Virtual event brings Minnesotan activist Jeanelle Austin to ASU

"This is our collective PTSD" protest sign. (Photo courtesy of Maya Washington/George Floyd Global Memorial)

A Minnesotan woman crucial in the creation and preservation of the George Floyd Memorial emphasized the importance of people being able to tell their own stories in her recent lecture.  

As a part of Arizona State University and Los Angeles County Museum of Art’s partnership, the “Navigating Change in Museums” public lecture series, Jeanelle Austin gave a lecture on Zoom titled “Let the People Tell Their Own Story: The Traumatic Legacy of the White Exhibition of Black Death,” on Monday, Jan. 31.

Living three blocks away from where Floyd’s killing took place in May of 2020 at the hands of the Minneapolis Police Department, Austin has seen people come to the memorial to pay their respects, leave offerings, grieve and protest.

Throughout the 20 months since Floyd’s death, museum curators have attempted to collect and preserve artifacts of the memorial, but protesters stopped this removal while demanding to tell their own story of racial victimization.

Austin is the co-founder of the George Floyd Global Memorial and caretaker of the memorials at George Floyd Square in Minnesota. Through her work, Austin aims to give a voice to Black communities, who truly understand the horrors of lynching and the terror of violence that has shaped and formed them.

“As a community of storytellers, as shapers of the memory of the people, we have a historical, moral and ethical responsibility to tell all the horrors of lynching,” Austin said during the lecture. “But in order to do this well, we must allow Black people to do that process.
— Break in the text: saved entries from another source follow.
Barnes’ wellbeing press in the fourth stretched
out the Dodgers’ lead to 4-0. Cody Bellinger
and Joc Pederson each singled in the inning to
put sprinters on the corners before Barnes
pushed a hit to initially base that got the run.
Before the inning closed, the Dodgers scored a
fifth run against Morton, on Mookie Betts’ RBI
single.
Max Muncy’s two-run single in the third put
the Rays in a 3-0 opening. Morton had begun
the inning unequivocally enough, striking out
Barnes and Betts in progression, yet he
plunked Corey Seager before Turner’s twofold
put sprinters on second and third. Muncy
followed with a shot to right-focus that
Black people have to be allowed to tell our own story, because we hold the story differently in our bodies, as the targets of this kind of terror.”
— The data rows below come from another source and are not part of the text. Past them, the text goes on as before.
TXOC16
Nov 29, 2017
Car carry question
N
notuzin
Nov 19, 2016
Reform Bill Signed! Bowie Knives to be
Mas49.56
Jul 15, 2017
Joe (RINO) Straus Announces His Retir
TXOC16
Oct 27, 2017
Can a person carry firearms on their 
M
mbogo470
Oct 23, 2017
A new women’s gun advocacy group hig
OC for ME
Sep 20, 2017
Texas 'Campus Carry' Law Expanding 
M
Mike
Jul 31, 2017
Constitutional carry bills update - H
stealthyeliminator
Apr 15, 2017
She highlighted that Floyd’s memorial is a place of community, public grief and liberation, existing to “conserve and preserve these stories of racial injustice.” 

The work of Austin and her team, along with ASU-LACMA, has provided insight into why people should avoid exhibiting Black death. 

“The harm is not in the story of Black death,” Austin said. “The harm is in the actual act of exhibiting the narrative.”

Starting in 2018, ASU partnered with LACMA. The university hopes to “culturally diversify the leadership of art museums in the United States,” according to the partnership website.

ASU-LACMA has achieved this through the creation of the Master’s Fellowship in Art History, which is a three-year program combining academics with exposure to museum work. In turn, they created the lecture series, with the most recent rendition being Austin’s lecture, which was followed by a short Q&A session.

A student of the program and employee of LACMA’s Balch Art Research Library, Mariama Salia moderated the Q&A portion of the event. She said as a Black and queer woman, hearing Austin speak was “inspiring” and “righteous.” 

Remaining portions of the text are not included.